I am new here and have had a read through much of the historic posts but cannot exactly find what I am looking for.
I am new to webscraping and have successfully scraped data from a handful of sites.
However I am having an issue with this code as I am trying to extract the titles of the products using beautiful soup but have an issue somewhere in the code as it is not returning the data? Any help would be appreciated:
from bs4 import BeautifulSoup
import requests
import pandas as pd
webpage = requests.get('https://groceries.asda.com/aisle/beer-wine-spirits/spirits/whisky/1215685911554-1215685911575-1215685911576')
sp = BeautifulSoup(webpage.content, 'html.parser')

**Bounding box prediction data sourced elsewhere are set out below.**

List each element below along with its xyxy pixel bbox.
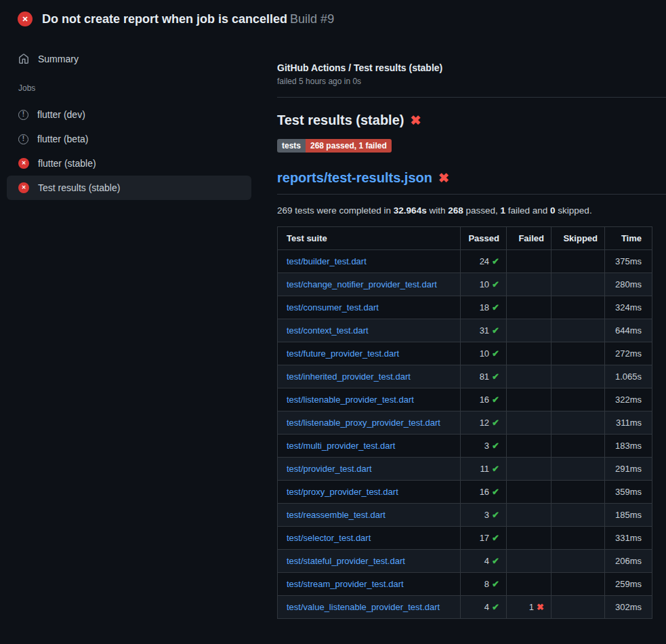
summary-text: failed and [505,205,550,216]
count-value: 17 [480,533,489,543]
count-value: 3 [484,441,489,451]
skipped-cell [551,388,605,411]
check-icon: ✔ [492,602,499,612]
time-cell: 291ms [605,458,652,481]
passed-cell: 8✔ [461,573,507,596]
sidebar-item-job[interactable]: !flutter (beta) [7,127,251,151]
test-suite-link[interactable]: test/listenable_proxy_provider_test.dart [287,418,440,428]
job-label: flutter (dev) [37,109,85,120]
test-suite-cell: test/stream_provider_test.dart [278,573,461,596]
skipped-cell [551,273,605,296]
home-icon [18,54,29,64]
test-suite-link[interactable]: test/listenable_provider_test.dart [287,395,414,405]
count-value: 31 [480,325,489,336]
skipped-cell [551,573,605,596]
test-suite-link[interactable]: test/reassemble_test.dart [287,510,386,520]
test-suite-cell: test/change_notifier_provider_test.dart [278,273,461,296]
failed-cell [507,388,551,411]
section-title: Test results (stable) ✖ [277,113,666,128]
test-suite-link[interactable]: test/context_test.dart [287,325,369,336]
passed-cell: 31✔ [461,319,507,342]
test-suite-link[interactable]: test/stateful_provider_test.dart [287,556,405,566]
failed-cell [507,504,551,527]
col-header-skipped: Skipped [551,227,605,250]
table-row: test/stateful_provider_test.dart4✔206ms [278,550,652,573]
sidebar-item-job[interactable]: ✕Test results (stable) [7,176,251,200]
test-suite-link[interactable]: test/provider_test.dart [287,464,372,474]
results-table: Test suite Passed Failed Skipped Time te… [277,226,652,619]
count-value: 16 [480,487,489,497]
passed-cell: 16✔ [461,388,507,411]
sidebar-item-job[interactable]: !flutter (dev) [7,102,251,127]
count-value: 4 [484,556,489,566]
test-suite-link[interactable]: test/inherited_provider_test.dart [287,371,411,382]
jobs-list: !flutter (dev)!flutter (beta)✕flutter (s… [7,102,251,200]
time-cell: 1.065s [605,365,652,388]
summary-skipped-count: 0 [550,205,556,216]
test-suite-link[interactable]: test/future_provider_test.dart [287,348,399,359]
x-mark-icon: ✖ [410,114,421,127]
failed-cell [507,250,551,273]
table-row: test/reassemble_test.dart3✔185ms [278,504,652,527]
failed-cell [507,411,551,435]
check-icon: ✔ [492,302,499,313]
passed-cell: 11✔ [461,458,507,481]
table-row: test/builder_test.dart24✔375ms [278,250,652,273]
passed-cell: 18✔ [461,296,507,319]
sidebar-item-summary[interactable]: Summary [7,47,251,71]
skipped-cell [551,550,605,573]
passed-cell: 10✔ [461,342,507,365]
failed-cell [507,458,551,481]
summary-failed-count: 1 [501,205,506,216]
skipped-cell [551,527,605,550]
failed-cell [507,365,551,388]
page-title: Do not create report when job is cancell… [42,12,334,26]
test-suite-link[interactable]: test/consumer_test.dart [287,302,379,313]
check-icon: ✔ [492,418,499,428]
test-suite-cell: test/listenable_provider_test.dart [278,388,461,411]
check-icon: ✔ [492,487,499,497]
time-cell: 185ms [605,504,652,527]
table-row: test/listenable_provider_test.dart16✔322… [278,388,652,411]
test-suite-link[interactable]: test/builder_test.dart [287,256,367,266]
test-suite-cell: test/provider_test.dart [278,458,461,481]
failed-cell [507,342,551,365]
summary-text: with [427,205,449,216]
time-cell: 324ms [605,296,652,319]
summary-text: skipped. [556,205,592,216]
time-cell: 206ms [605,550,652,573]
test-suite-link[interactable]: test/value_listenable_provider_test.dart [287,602,440,612]
sidebar-item-job[interactable]: ✕flutter (stable) [7,151,251,176]
test-suite-cell: test/stateful_provider_test.dart [278,550,461,573]
badge-value: 268 passed, 1 failed [306,139,392,153]
count-value: 24 [480,256,489,266]
test-suite-link[interactable]: test/change_notifier_provider_test.dart [287,279,437,289]
time-cell: 322ms [605,388,652,411]
count-value: 4 [484,602,489,612]
test-suite-link[interactable]: test/selector_test.dart [287,533,371,543]
test-suite-link[interactable]: test/multi_provider_test.dart [287,441,395,451]
test-suite-cell: test/context_test.dart [278,319,461,342]
count-value: 8 [484,579,489,589]
test-suite-cell: test/selector_test.dart [278,527,461,550]
count-value: 1 [529,602,534,612]
col-header-failed: Failed [507,227,551,250]
test-suite-link[interactable]: test/stream_provider_test.dart [287,579,404,589]
count-value: 81 [480,371,489,382]
check-run-title: Do not create report when job is cancell… [42,12,287,26]
skipped-cell [551,481,605,504]
table-row: test/stream_provider_test.dart8✔259ms [278,573,652,596]
time-cell: 375ms [605,250,652,273]
summary-text: 269 tests were completed in [277,205,394,216]
summary-text: passed, [463,205,501,216]
test-suite-link[interactable]: test/proxy_provider_test.dart [287,487,398,497]
job-label: Test results (stable) [38,182,120,193]
table-header-row: Test suite Passed Failed Skipped Time [278,227,652,250]
skipped-cell [551,411,605,435]
passed-cell: 17✔ [461,527,507,550]
passed-cell: 3✔ [461,504,507,527]
test-suite-cell: test/consumer_test.dart [278,296,461,319]
report-link[interactable]: reports/test-results.json [277,170,432,186]
count-value: 10 [480,279,489,289]
time-cell: 359ms [605,481,652,504]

title = sp.find_all('h3', class_='co-product__title')
print(title)
I assume my issue lies somewhere in the find_all function, however cannot quite work out how to resolve?
Regards Milan
CodePudding user response:
You could try to use this link, it seems to pull the information you desire:
from bs4 import BeautifulSoup
import requests
webpage = requests.get("https://groceries.asda.com/api/items/iconmetadata?request_origin=gi")
sp = BeautifulSoup(webpage.content, "html.parser")
print(sp)
Let me know if this helps.
Thanks,
-VikingOfValhalla
CodePudding user response:
Try this:
from bs4 import BeautifulSoup
import requests
import pandas as pd
webpage = requests.get('https://groceries.asda.com/aisle/beer-wine-spirits/spirits/whisky/1215685911554-1215685911575-1215685911576')
sp = BeautifulSoup(webpage.content, 'html.parser')
title = sp.find_all('h3', {'class':'co-product__title'})
print(title[0])
also i prefer
sp = BeautifulSoup(webpage.text, 'lxml')
Also note that this will return a list with all elements of that class. If you want just the first instance, use .find ie:
title = sp.find('h3', {'class':'co-product__title'})
Sorry to rain on this parade, but you wont be able to scrape this data with out a webdriver or You can call the api directly. You should research how to get post rendered js in python.